[Dataset items]
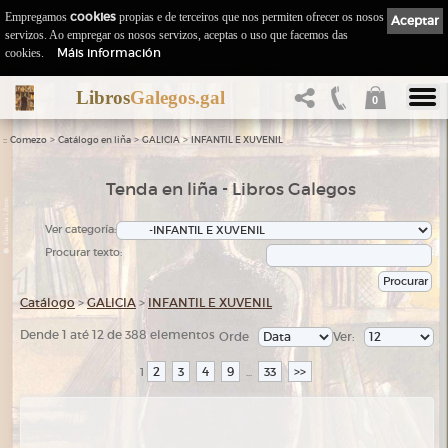
Empregamos
cookies
propias e de terceiros que nos permiten ofrecer os nosos
Aceptar
servizos. Ao empregar os nosos servizos, aceptas o uso que facemos das
Máis información
cookies.
Libros
Galegos.gal
0
::
>
>
>
Comezo
Catálogo en liña
GALICIA
INFANTIL E XUVENIL
Tenda en liña - Libros Galegos
Ver categoría:
Procurar texto:
Catálogo
>
GALICIA
>
INFANTIL E XUVENIL
Dende 1 até 12 de 388 elementos
Orde
Ver:
2
3
4
9
33
>>
1
...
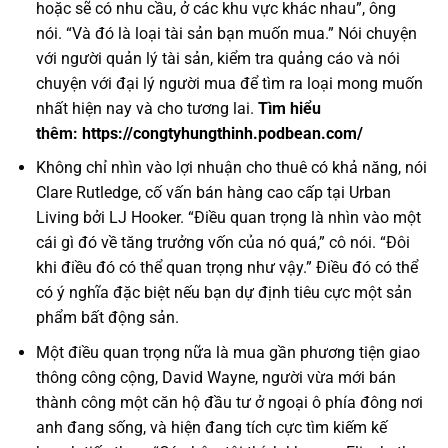
hoặc sẽ có nhu cầu, ở các khu vực khác nhau”, ông
nói. “Và đó là loại tài sản bạn muốn mua.” Nói chuyện
với người quản lý tài sản, kiểm tra quảng cáo và nói
chuyện với đại lý người mua để tìm ra loại mong muốn
nhất hiện nay và cho tương lai.
Tìm hiểu
thêm:
https://congtyhungthinh.podbean.com/
Không chỉ nhìn vào lợi nhuận cho thuê có khả năng, nói
Clare Rutledge, cố vấn bán hàng cao cấp tại Urban
Living bởi LJ Hooker. “Điều quan trọng là nhìn vào một
cái gì đó về tăng trưởng vốn của nó quá,” cô nói. “Đôi
khi điều đó có thể quan trọng như vậy.” Điều đó có thể
có ý nghĩa đặc biệt nếu bạn dự định tiêu cực một sản
phẩm bất động sản.
Một điều quan trọng nữa là mua gần phương tiện giao
thông công cộng, David Wayne, người vừa mới bán
thành công một căn hộ đầu tư ở ngoại ô phía đông nơi
anh đang sống, và hiện đang tích cực tìm kiếm kế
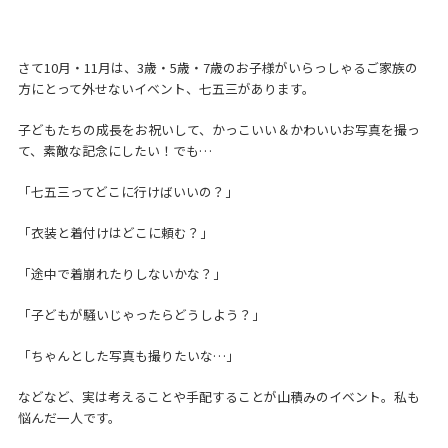
さて10月・11月は、3歳・5歳・7歳のお子様がいらっしゃるご家族の
方にとって外せないイベント、七五三があります。
子どもたちの成長をお祝いして、かっこいい＆かわいいお写真を撮っ
て、素敵な記念にしたい！でも…
「七五三ってどこに行けばいいの？」
「衣装と着付けはどこに頼む？」
「途中で着崩れたりしないかな？」
「子どもが騒いじゃったらどうしよう？」
「ちゃんとした写真も撮りたいな…」
などなど、実は考えることや手配することが山積みのイベント。私も
悩んだ一人です。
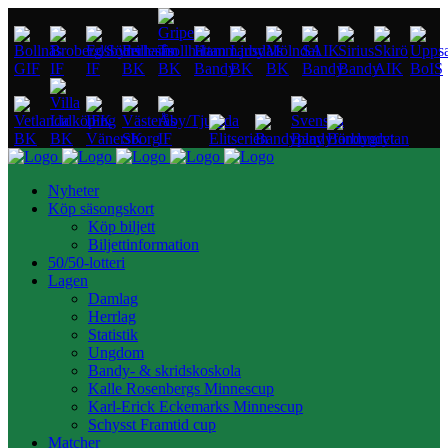
Nyheter
Köp säsongskort
Köp biljett
Biljettinformation
50/50-lotteri
Lagen
Damlag
Herrlag
Statistik
Ungdom
Bandy- & skridskoskola
Kalle Rosenbergs Minnescup
Karl-Erick Eckemarks Minnescup
Schysst Framtid cup
Matcher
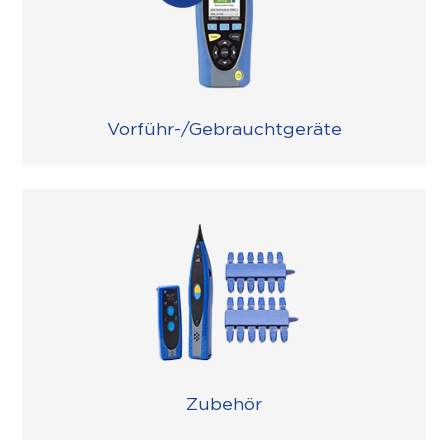
Vorführ-/Gebrauchtgeräte
Zubehör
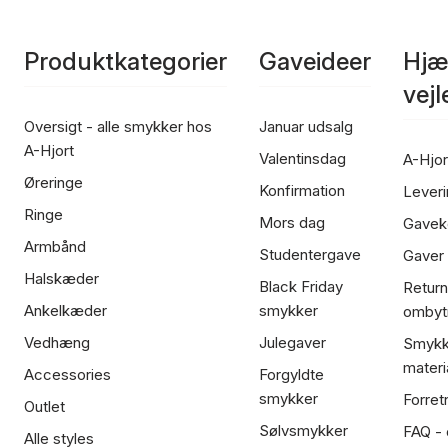
Produktkategorier
Gaveideer
Hjæ
vej
Oversigt - alle smykker hos
Januar udsalg
A-Hjort
Valentinsdag
A-Hjor
Øreringe
Konfirmation
Leveri
Ringe
Mors dag
Gavek
Armbånd
Studentergave
Gaver
Halskæder
Black Friday
Return
Ankelkæder
smykker
ombyt
Vedhæng
Julegaver
Smykk
materi
Accessories
Forgyldte
smykker
Forret
Outlet
Sølvsmykker
FAQ - 
Alle styles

[WORK REQUIRED]
Tally up the lines of the data above where the string "chuyện" appears, and give only the count.

[SOLVED PROBLEM]
2